After the superstar batsman's summer of discontent with his employers, and breakdown of relations with some senior players and management, he signed a four-month contract in September to allow him to take part after all in the Test tour to India. The extension of that arrangement was dependent on the ongoing success of his "reintegration".
But team director Andy Flower has made it clear all parties are satisfied there will be no hitches, after Pietersen played an important role in England's historic Test series victory. "The contract won't be a problem," said Flower, who went on to give a full endorsement of Pietersen's goodwill and commitment to the cause over the past two months.
"Kevin has been excellent in every way. We don't all always get on with people all of the time - any of us in any walk of life - and everyone has made an effort to make it work. It's been really good fun, and he should be very proud of the way he's operated out here, both as an individual and as a player."
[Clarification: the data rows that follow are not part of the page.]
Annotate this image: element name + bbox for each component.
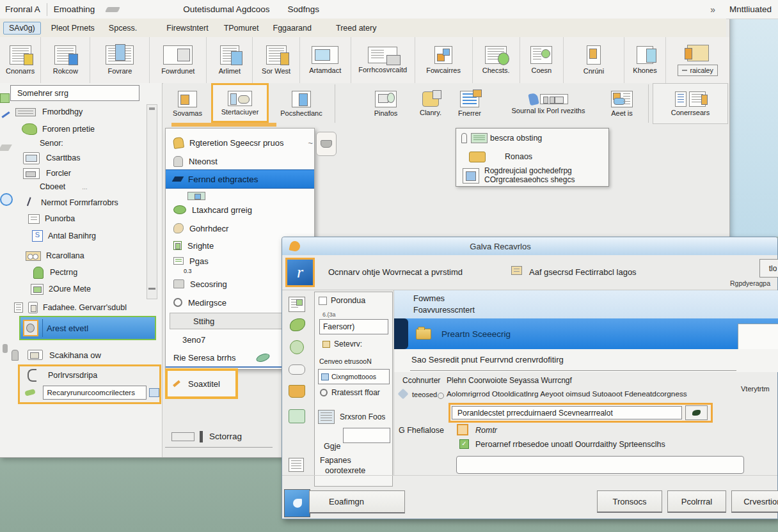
raicaley-button[interactable]: raicaley — [678, 65, 717, 76]
app-icon — [289, 240, 301, 253]
cixng-box[interactable]: Cixngmottooos — [318, 369, 390, 384]
sidebar-item-scakihana[interactable]: Scakihana ow — [0, 347, 160, 363]
menu-item-sodfngs[interactable]: Sodfngs — [287, 4, 319, 14]
menu-item-mnttliuated[interactable]: Mnttliuated — [729, 4, 772, 14]
right-panel-item-bescra[interactable]: bescra obsting — [456, 129, 608, 148]
tool-treed-atery[interactable]: Treed atery — [336, 24, 376, 33]
pcolrrral-button[interactable]: Pcolrrral — [667, 490, 726, 513]
ribbon-button-sor-west[interactable]: Sor West — [253, 37, 299, 83]
ribbon-button-artamdact[interactable]: Artamdact — [300, 37, 351, 83]
tool2-fnerrer[interactable]: Fnerrer — [450, 84, 489, 123]
plant-icon[interactable] — [289, 409, 305, 423]
tool2-clanry[interactable]: Clanry. — [411, 84, 450, 123]
leaf-button[interactable] — [685, 405, 708, 420]
report-icon[interactable] — [289, 458, 304, 472]
sidebar-item-antal[interactable]: S Antal Banihrg — [0, 228, 160, 244]
menu-item-fernnd-selected[interactable]: Fernnd ethgractes — [166, 169, 314, 189]
ribbon-button-arlimet[interactable]: Arlimet — [207, 37, 253, 83]
main-input[interactable]: Poranldecstet prrecduirnaerd Scevnearrre… — [452, 406, 682, 419]
key-icon — [461, 133, 467, 143]
sidebar-item-punorba[interactable]: Punorba — [0, 211, 160, 226]
ribbon-button-fowrdunet[interactable]: Fowrdunet — [150, 37, 207, 83]
ribbon-button-khones[interactable]: Khones — [624, 37, 666, 83]
tool-fggaarand[interactable]: Fggaarand — [273, 24, 312, 33]
porondua-row[interactable]: Porondua — [319, 296, 365, 305]
menu-item-rgteretion[interactable]: Rgteretion Sgeecsr pruos ~ — [166, 134, 322, 152]
ribbon-button-rokcow[interactable]: Rokcow — [41, 37, 90, 83]
ribbon-button-coesn[interactable]: Coesn — [520, 37, 564, 83]
tool2-conerrsears[interactable]: Conerrsears — [653, 83, 728, 124]
moon-button[interactable] — [284, 489, 310, 517]
menu-item-fronral[interactable]: Fronral A — [5, 4, 40, 14]
dialog-titlebar[interactable]: Galva Recavrlos — [282, 237, 777, 256]
tool2-sovamas[interactable]: Sovamas — [165, 84, 210, 123]
sidebar-item-senor[interactable]: Senor: — [0, 137, 160, 150]
sidebar-item-nermot[interactable]: Nermot Formrfarrobrs — [0, 194, 160, 211]
crvesrtionr-button[interactable]: Crvesrtionr — [731, 490, 778, 513]
sidebar-item-fadahee[interactable]: Fadahee. Gervarr'sdubl — [0, 299, 160, 316]
tool-pleot-prnets[interactable]: Pleot Prnets — [51, 24, 95, 33]
sidebar-item-pectrng[interactable]: Pectrng — [0, 265, 160, 280]
setevrv-row[interactable]: Setevrv: — [322, 340, 362, 348]
ribbon-button-cnonarrs[interactable]: Cnonarrs — [0, 37, 41, 83]
faersorr-field[interactable]: Faersorr) — [319, 319, 388, 334]
srxsron-row[interactable]: Srxsron Foos — [318, 410, 385, 424]
tool2-pocshectlanc[interactable]: Pocshectlanc — [271, 84, 332, 123]
main-selected-row[interactable]: Preartn Sceeecrig — [394, 318, 778, 349]
leaf-pair-icon[interactable] — [290, 318, 305, 331]
tool-spcess[interactable]: Spcess. — [109, 24, 137, 33]
sidebar-item-rcarollana[interactable]: Rcarollana — [0, 248, 160, 263]
sidebar-item-oure-mete[interactable]: 2Oure Mete — [0, 281, 160, 297]
scroll-handle[interactable] — [149, 107, 155, 110]
sidebar-search-box[interactable]: Somehrer srrg — [10, 85, 139, 101]
sidebar-item-cboeet[interactable]: Cboeet ... — [0, 180, 160, 193]
sctorrag-item[interactable]: Sctorrag — [165, 426, 273, 448]
double-leaf-icon — [173, 205, 186, 214]
menu-item-icon-row[interactable] — [166, 190, 322, 201]
sidebar-item-fororen[interactable]: Fororen prtetie — [0, 121, 160, 137]
right-panel-item-ronaos[interactable]: Ronaos — [456, 148, 608, 166]
right-panel-item-rogdreujcial[interactable]: Rogdreujcial gochedefrpg COrgrcatesaeohc… — [456, 166, 608, 186]
ribbon-button-cnruni[interactable]: Cnrúni — [564, 37, 624, 83]
gse-field[interactable] — [343, 428, 390, 443]
ribbon-button-fovrare[interactable]: Fovrare — [90, 37, 150, 83]
kettle-button[interactable] — [316, 132, 337, 156]
tronsocs-button[interactable]: Tronsocs — [597, 490, 662, 513]
sidebar-item-recary[interactable]: Recaryrunurcoomcrilecters — [20, 384, 159, 401]
bucket-icon[interactable] — [289, 385, 305, 398]
chevron-right-icon[interactable]: » — [710, 4, 715, 15]
book-icon — [587, 45, 601, 65]
flower-icon[interactable] — [290, 340, 304, 354]
sidebar-item-fmorbdhgy[interactable]: Fmorbdhgy — [0, 104, 160, 120]
sidebar-scrollbar[interactable] — [147, 104, 157, 299]
sidebar-item-porlrvsrsdripa[interactable]: Porlrvsrsdripa — [20, 366, 159, 384]
tool2-sournal[interactable]: Sournal lix Porl rveziths — [491, 84, 606, 123]
menu-item-gohrhdecr[interactable]: Gohrhdecr — [166, 219, 322, 237]
orange-checkbox[interactable] — [457, 424, 468, 435]
bottom-empty-field[interactable] — [456, 456, 744, 474]
sidebar-item-selected[interactable]: Arest etvetl — [19, 316, 156, 340]
tool2-aeet-is[interactable]: Aeet is — [599, 84, 644, 123]
tool2-stertaciuyer[interactable]: Stertaciuyer — [211, 83, 269, 123]
toggle-icon[interactable] — [149, 388, 159, 397]
eoafimgn-button[interactable]: Eoafimgn — [309, 490, 405, 513]
menu-item-ltaxhcard[interactable]: Ltaxhcard grreig — [166, 201, 322, 218]
ribbon-button-fowcairres[interactable]: Fowcairres — [415, 37, 473, 83]
soaxtitel-box[interactable]: Soaxtitel — [165, 368, 238, 399]
tool2-pinafos[interactable]: Pinafos — [361, 84, 410, 123]
menu-item-nteonst[interactable]: Nteonst — [166, 153, 322, 169]
ribbon-button-checsts[interactable]: Checsts. — [473, 37, 520, 83]
scroll-down-button[interactable] — [148, 288, 155, 290]
tool-tpomuret[interactable]: TPomuret — [224, 24, 259, 33]
ribbon-button-forrhcosvrcaitd[interactable]: Forrhcosvrcaitd — [351, 37, 415, 83]
sidebar-item-csarttbas[interactable]: Csarttbas — [0, 150, 160, 166]
dialog-corner-button[interactable]: tlo — [759, 259, 778, 278]
sidebar-item-forcler[interactable]: Forcler — [0, 166, 160, 180]
menu-item-outetisdumal[interactable]: Outetisdumal Agdcoos — [183, 4, 269, 14]
menu-item-emoathing[interactable]: Emoathing — [54, 4, 95, 14]
rratessrt-row[interactable]: Rratessrt ffoar — [320, 388, 380, 397]
table-icon[interactable] — [289, 297, 305, 312]
tray-icon[interactable] — [289, 364, 305, 375]
active-tool-button[interactable]: SAv0g) — [3, 22, 41, 35]
tool-firewstntert[interactable]: Firewstntert — [166, 24, 208, 33]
Flower, who is to take charge of the Test team only on a day-to-day basis after England appointed Ashley Giles as their specialist limited-overs coach last month, has stressed the importance of protecting players too from a relentless international schedule.
Pietersen, for example, is among a clutch of regulars missing from this week's two Twenty20s against India - and it was also announced that fast bowler James Anderson and number three batsman Jonathan Trott will take no part in next month's five-match ODI series.
Anderson, in particular, had a heavy workload as England's first-choice seamer in the four-Test series just concluded. Seam-bowling all-rounder Chris Woakes and middle-order strokeplayer Jos Buttler have been added to next month's squad to make up for Trott and Anderson's absences.
Stuart Broad, originally named as Anderson's replacement for the final two matches of the series, is still expected to travel - as long as he recovers sufficiently from the bruised left heel which interrupted his Test tour and then ended it early. Flower explained the importance of finding breaks in the schedule for hard-worked frontline staff.
"If you look at the next couple of years, we have to look after some of the players who either play all three forms of the game or expend so much energy in a series like this," he said.
"Jimmy Anderson is an example of that. Otherwise they will snap in some sort of way. They will get injured anyway, because of the nature of what they do, but it's our duty to look after them. We hope this will allow them to play more cricket for England and help us win more matches if we use them wisely."